Not long ago, the celebrated activist and public intellectual Naomi Klein was confronted with a doppelganger whose views she found abhorrent but whose name and public persona were sufficiently similar to her own that many people got confused about who was who. Destabilized, she lost her bearings, until she began to understand the experience as one manifestation of a strangeness many of us have come to know but struggle to define: AI-generated text is blurring the line between genuine and spurious communication; New Age wellness entrepreneurs turned anti-vaxxers are scrambling familiar political allegiances of left and right; and liberal democracies are teetering on the edge of absurdist authoritarianism, even as the oceans rise. Under such conditions, reality itself seems to have become unmoored. Is there a cure for our moment of collective vertigo?
Feels like falling down a rabbit hole, albeit a dazzling and erudite one ... On her highbrow romp through this disturbing underworld, Klein’s writing is clear, dynamic, ruthlessly honest, imbued with a rare integrity. She brings unusual rigor to her examinations of herself, including her flaws. She is that nearly extinct breed of activist: one who never stops questioning orthodoxies and interrogating her own beliefs. Doppelganger showcases her superb ability to cut through clichés and received ideas, as well as intellectual conventions ... There is a drama and stylishness to her inquiry that is hard to resist. By deploying the idiom of psychological thrillers, she infuses energy into her often dense or theoretical material.
...a compelling and far-reaching political detective story ... Especially when it comes to the political fallout from the pandemic, no other book I know of has been this intellectually adventurous, this loopily personal, or this entertaining ... Known primarily as a critic of globalization and a climate activist, our Naomi turns out to be that rarest of specimens: a leftist with self-irony ... Despite drawing such devastating connections, Klein maintains a perfectly calibrated tone toward Wolf, favoring calm argument over derision or contempt. Her preferred move is excavating the kernels of insight from even Wolf’s most out-there claims ... As a writer and a theorist, Klein is particularly talented at knitting together the sweep of history and the banalities of the present. She’s equally attuned to what doppelgängers can mean in a more transhistorical sense ... The originality and political courage of this book is to turn that into an opening, an entirely different way of thinking about our enemies—and our selves.
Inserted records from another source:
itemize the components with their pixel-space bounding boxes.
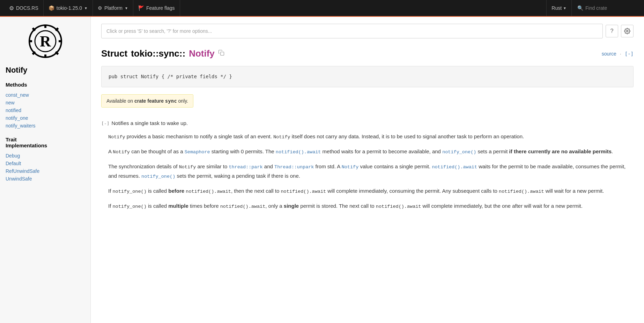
- source-link[interactable]: source: [602, 51, 616, 57]
- notify-link-inline[interactable]: Notify: [342, 164, 359, 170]
- description-body: Notify provides a basic mechanism to not…: [101, 132, 634, 211]
- clipboard-icon: [218, 50, 224, 56]
- svg-rect-1: [44, 24, 46, 28]
- description-para-4: If notify_one() is called before notifie…: [108, 186, 634, 196]
- search-settings-button[interactable]: [621, 25, 634, 37]
- semaphore-link[interactable]: Semaphore: [185, 149, 210, 155]
- platform-link[interactable]: ⚙ Platform ▼: [93, 0, 133, 16]
- docs-rs-label: DOCS.RS: [16, 5, 38, 11]
- search-input[interactable]: [101, 24, 603, 38]
- crate-icon: 📦: [49, 5, 54, 11]
- trait-impl-section-title: TraitImplementations: [6, 137, 85, 148]
- page-title: Struct tokio::sync::Notify: [101, 48, 224, 59]
- search-help-button[interactable]: ?: [606, 25, 618, 37]
- copy-path-icon[interactable]: [218, 50, 224, 58]
- rust-dropdown-icon: ▼: [563, 6, 567, 10]
- sidebar-item-refunwindsafe[interactable]: RefUnwindSafe: [6, 167, 85, 175]
- module-path: tokio::sync::: [131, 48, 185, 59]
- sidebar-item-unwindsafe[interactable]: UnwindSafe: [6, 175, 85, 183]
- feature-flags-link[interactable]: 🚩 Feature flags: [133, 0, 180, 16]
- rust-label: Rust: [552, 5, 562, 11]
- type-name: Notify: [189, 48, 215, 59]
- sidebar-item-new[interactable]: new: [6, 99, 85, 107]
- find-crate-search[interactable]: 🔍: [571, 0, 640, 16]
- feature-notice: Available on crate feature sync only.: [101, 94, 193, 108]
- notified-await-link-2[interactable]: notified().await: [432, 164, 477, 170]
- sidebar-item-default[interactable]: Default: [6, 160, 85, 167]
- sidebar-item-notify-waiters[interactable]: notify_waiters: [6, 122, 85, 130]
- description-para-1: Notify provides a basic mechanism to not…: [108, 132, 634, 141]
- top-navigation: ⚙ DOCS.RS 📦 tokio-1.25.0 ▼ ⚙ Platform ▼ …: [0, 0, 644, 17]
- description-para-3: The synchronization details of Notify ar…: [108, 162, 634, 181]
- svg-rect-3: [29, 40, 32, 42]
- thread-unpark-link[interactable]: Thread::unpark: [274, 164, 314, 170]
- svg-text:R: R: [40, 33, 51, 50]
- description-para-2: A Notify can be thought of as a Semaphor…: [108, 147, 634, 156]
- feature-flags-icon: 🚩: [138, 5, 144, 11]
- sidebar-item-const-new[interactable]: const_new: [6, 91, 85, 99]
- crate-version-label: tokio-1.25.0: [57, 5, 82, 11]
- methods-section-title: Methods: [6, 82, 85, 88]
- feature-flags-label: Feature flags: [146, 5, 175, 11]
- sidebar-item-notify-one[interactable]: notify_one: [6, 114, 85, 122]
- struct-definition-block: pub struct Notify { /* private fields */…: [101, 66, 634, 87]
- thread-park-link[interactable]: thread::park: [229, 164, 262, 170]
- main-content: ? Struct tokio::sync::Notify: [91, 17, 644, 323]
- page-header: Struct tokio::sync::Notify source · [-]: [101, 48, 634, 59]
- sidebar-title: Notify: [6, 66, 85, 75]
- crate-dropdown-icon: ▼: [84, 6, 88, 10]
- docs-rs-icon: ⚙: [9, 5, 14, 12]
- sidebar-item-debug[interactable]: Debug: [6, 152, 85, 160]
- find-crate-input[interactable]: [585, 5, 634, 11]
- description-short: Notifies a single task to wake up.: [111, 119, 187, 128]
- platform-dropdown-icon: ▼: [125, 6, 128, 10]
- gear-icon: [624, 28, 630, 34]
- sidebar: R Notify Methods const_new new notified …: [0, 17, 91, 323]
- notified-await-link-1[interactable]: notified().await: [276, 149, 321, 155]
- collapse-button[interactable]: [-]: [625, 51, 634, 57]
- description-collapse-toggle[interactable]: [-]: [101, 121, 109, 126]
- search-area: ?: [101, 24, 634, 38]
- crate-version-link[interactable]: 📦 tokio-1.25.0 ▼: [44, 0, 93, 16]
- rust-selector[interactable]: Rust ▼: [546, 0, 571, 16]
- svg-rect-4: [59, 40, 62, 42]
- svg-point-11: [627, 30, 628, 32]
- svg-rect-2: [44, 54, 46, 58]
- struct-keyword: Struct: [101, 48, 127, 59]
- notify-one-link-1[interactable]: notify_one(): [442, 149, 476, 155]
- docs-rs-link[interactable]: ⚙ DOCS.RS: [4, 0, 44, 16]
- platform-label: Platform: [104, 5, 123, 11]
- platform-icon: ⚙: [98, 5, 102, 11]
- rust-logo-container: R: [6, 24, 85, 59]
- struct-code: pub struct Notify { /* private fields */…: [109, 74, 232, 79]
- description-para-5: If notify_one() is called multiple times…: [108, 201, 634, 211]
- page-actions: source · [-]: [602, 51, 634, 57]
- notify-one-link-2[interactable]: notify_one(): [141, 174, 175, 179]
- rust-logo: R: [28, 24, 63, 59]
- svg-rect-12: [221, 52, 224, 56]
- sidebar-item-notified[interactable]: notified: [6, 107, 85, 114]
- search-icon: 🔍: [577, 5, 583, 11]
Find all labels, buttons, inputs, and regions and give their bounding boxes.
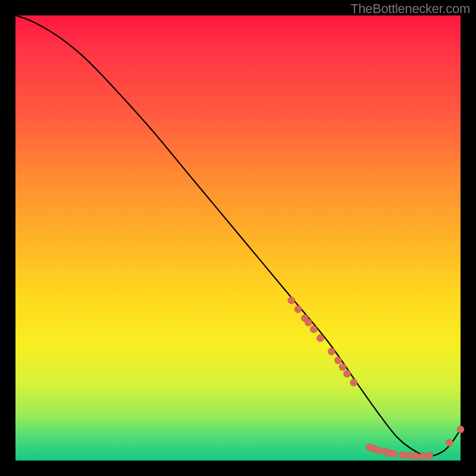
data-marker xyxy=(446,439,453,446)
chart-frame: TheBottlenecker.com xyxy=(0,0,476,476)
data-marker xyxy=(339,364,346,371)
data-marker xyxy=(350,379,357,386)
data-marker xyxy=(406,452,413,459)
chart-overlay xyxy=(15,15,461,461)
data-marker xyxy=(457,426,464,433)
data-marker xyxy=(305,319,312,326)
bottleneck-curve xyxy=(15,15,461,456)
data-marker xyxy=(375,447,382,454)
data-marker xyxy=(288,297,295,304)
data-marker xyxy=(426,452,433,459)
data-marker xyxy=(390,450,397,458)
data-marker xyxy=(334,357,342,364)
data-marker xyxy=(419,453,426,460)
data-marker xyxy=(295,306,302,313)
data-marker xyxy=(310,325,317,333)
data-marker xyxy=(328,348,335,355)
data-marker xyxy=(317,334,324,342)
data-marker xyxy=(343,370,350,377)
data-marker xyxy=(412,453,419,460)
data-markers xyxy=(288,297,464,460)
data-marker xyxy=(399,452,406,459)
attribution-text: TheBottlenecker.com xyxy=(350,1,470,17)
This story of mistaken identity would on its own be gripping and revealing enough, both as a psychological study and for its explorations of the double in art and history, the disorienting effects of social media, and the queasy feeling of looking into a distorted mirror. But the larger subject of Doppelganger turns out to be a far more complex and consequential confusion: Its guiding question is how so many people have in recent years broken with conventional left-right political affiliations and a shared understanding of reality ... Doppelganger could have followed the contours of so many stories of doubles and stolen identities and evil twins, in which the goal is chiefly to unmask the impostor; with the doppelgänger vanquished, order is restored, and all is well again. Klein is clear that this story is not that simple.